Page-level text extractions:
■ ■ ■ ■

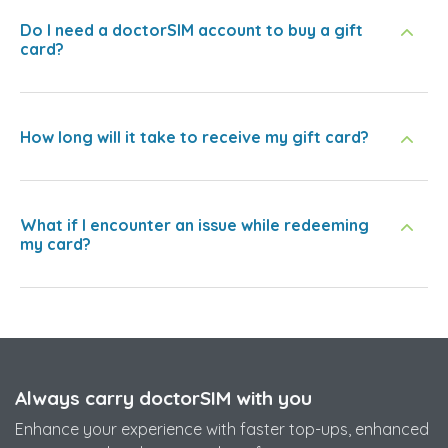
Do I need a doctorSIM account to buy a gift
card?
How long will it take to receive my gift card?
What if I encounter an issue while redeeming
my card?
Always carry doctorSIM with you
Enhance your experience with faster top-ups, enhanced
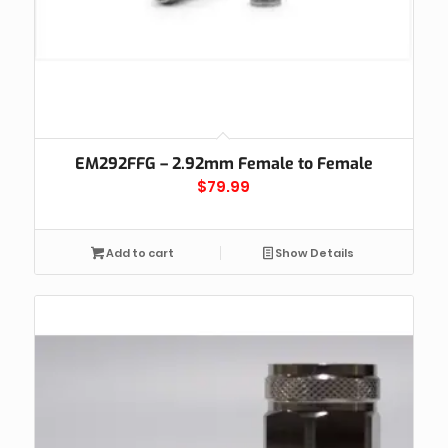
EM292FFG – 2.92mm Female to Female
$
79.99
Add to cart
Show Details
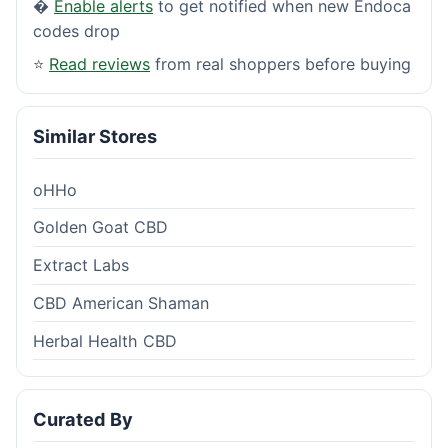
�
Enable alerts
to get notified when new Endoca
codes drop
⭐
Read reviews
from real shoppers before buying
Similar Stores
oHHo
Golden Goat CBD
Extract Labs
CBD American Shaman
Herbal Health CBD
Curated By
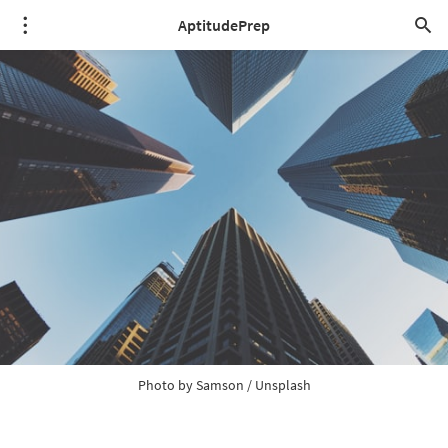
AptitudePrep
Photo by 
Samson
 / 
Unsplash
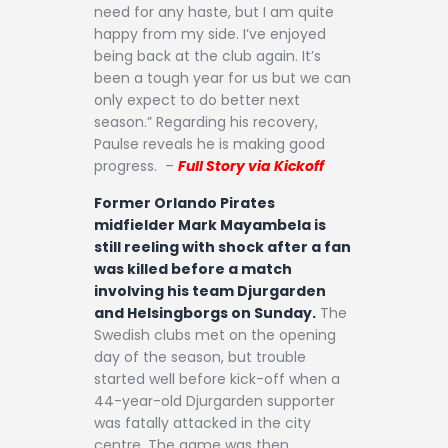
need for any haste, but I am quite
happy from my side. I’ve enjoyed
being back at the club again. It’s
been a tough year for us but we can
only expect to do better next
season.” Regarding his recovery,
Paulse reveals he is making good
progress. –
Full Story via Kickoff
Former Orlando Pirates
midfielder Mark Mayambela is
still reeling with shock after a fan
was killed before a match
involving his team Djurgarden
and Helsingborgs on Sunday.
The
Swedish clubs met on the opening
day of the season, but trouble
started well before kick-off when a
44-year-old Djurgarden supporter
was fatally attacked in the city
centre. The game was then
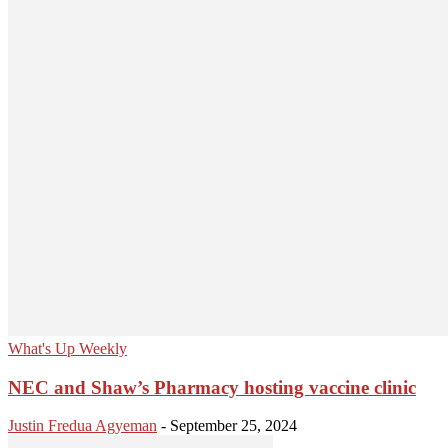
What's Up Weekly
NEC and Shaw’s Pharmacy hosting vaccine clinic
Justin Fredua Agyeman
-
September 25, 2024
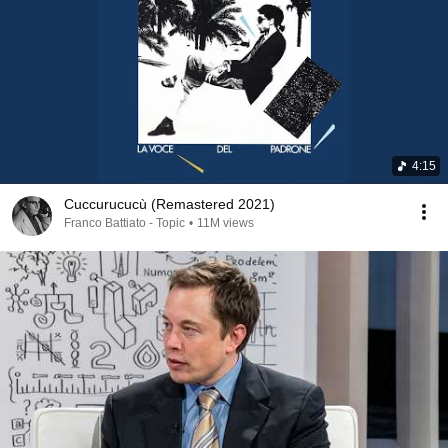
4:15
Cuccurucucù (Remastered 2021)
Franco Battiato - Topic
•
11M views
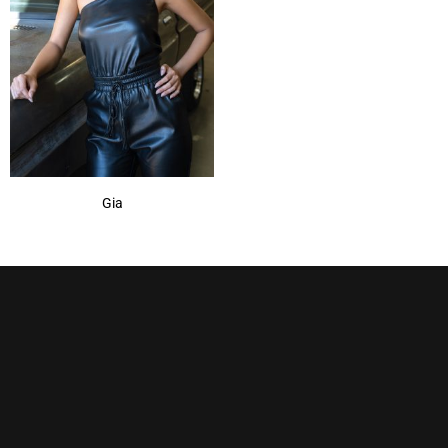
Spring Honey
(1)
Sugar Cane
(1)
Gia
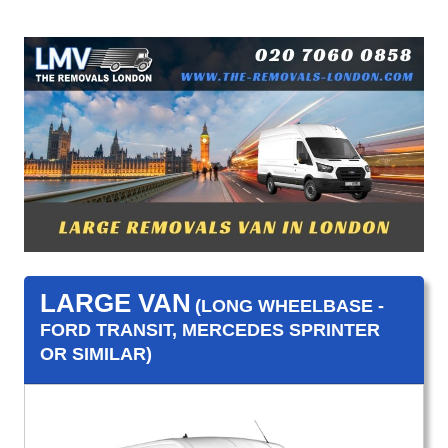
LARGE VAN
(LONG WHEELBASE -
FORD TRANSIT, MERCEDES SPRINTER
OR SIMILAR)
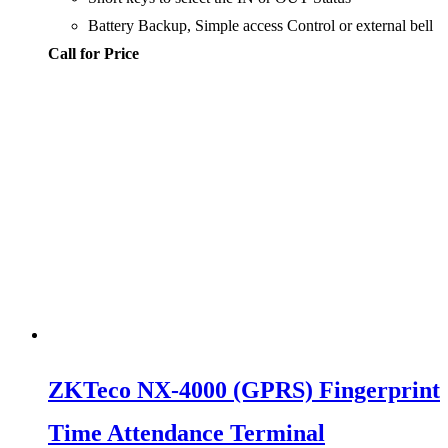
Battery Backup, Simple access Control or external bell
Call for Price
ZKTeco NX-4000 (GPRS) Fingerprint
Time Attendance Terminal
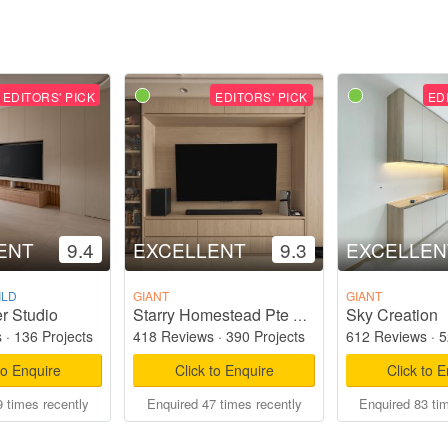
EDITORS' PICK
EDITORS' PICK
ED
ENT
9.4
EXCELLENT
9.3
EXCELLEN
ILD
GIANT
GIANT
r Studio
Sky Creation
Starry Homestead Pte Ltd
s
·
136 Projects
418 Reviews
·
390 Projects
612 Reviews
·
5
to Enquire
Click to Enquire
Click to 
 times recently
Enquired 47 times recently
Enquired 83 ti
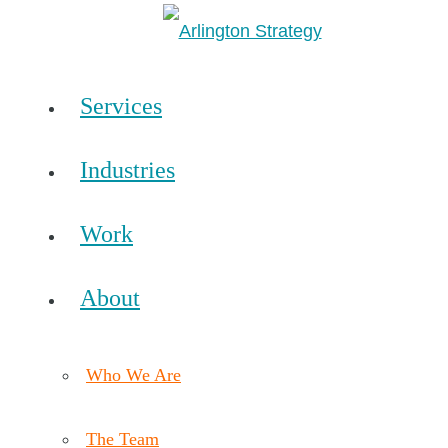
Services
Industries
Work
About
Who We Are
The Team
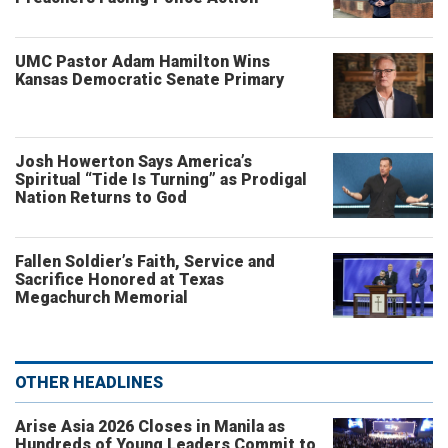
UMC Pastor Adam Hamilton Wins
Kansas Democratic Senate Primary
Josh Howerton Says America’s
Spiritual “Tide Is Turning” as Prodigal
Nation Returns to God
Fallen Soldier’s Faith, Service and
Sacrifice Honored at Texas
Megachurch Memorial
OTHER HEADLINES
Arise Asia 2026 Closes in Manila as
Hundreds of Young Leaders Commit to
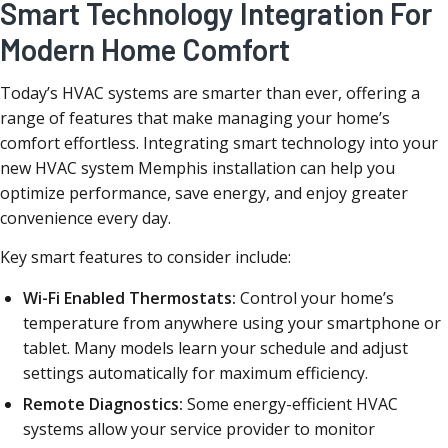
Smart Technology Integration For
Modern Home Comfort
Today’s HVAC systems are smarter than ever, offering a
range of features that make managing your home’s
comfort effortless. Integrating smart technology into your
new HVAC system Memphis installation can help you
optimize performance, save energy, and enjoy greater
convenience every day.
Key smart features to consider include:
Wi-Fi Enabled Thermostats:
Control your home’s
temperature from anywhere using your smartphone or
tablet. Many models learn your schedule and adjust
settings automatically for maximum efficiency.
Remote Diagnostics:
Some energy-efficient HVAC
systems allow your service provider to monitor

■ ■ ■ ■

Return only the lines from the start of the data through the line that contains "involving his team Djurgarden", please, copying them exactly and omitting all pictures.

Do I need a doctorSIM account to buy a gift
card?
How long will it take to receive my gift card?
What if I encounter an issue while redeeming
my card?
Always carry doctorSIM with you
Enhance your experience with faster top-ups, enhanced
EM292FFG – 2.92mm Female to Female
$
79.99
Add to cart
Show Details
�
Enable alerts
to get notified when new Endoca
codes drop
⭐
Read reviews
from real shoppers before buying
Similar Stores
oHHo
Golden Goat CBD
Extract Labs
CBD American Shaman
Herbal Health CBD
Curated By
AptitudePrep
Photo by 
Samson
 / 
Unsplash
need for any haste, but I am quite
happy from my side. I’ve enjoyed
being back at the club again. It’s
been a tough year for us but we can
only expect to do better next
season.” Regarding his recovery,
Paulse reveals he is making good
progress. –
Full Story via Kickoff
Former Orlando Pirates
midfielder Mark Mayambela is
still reeling with shock after a fan
was killed before a match
involving his team Djurgarden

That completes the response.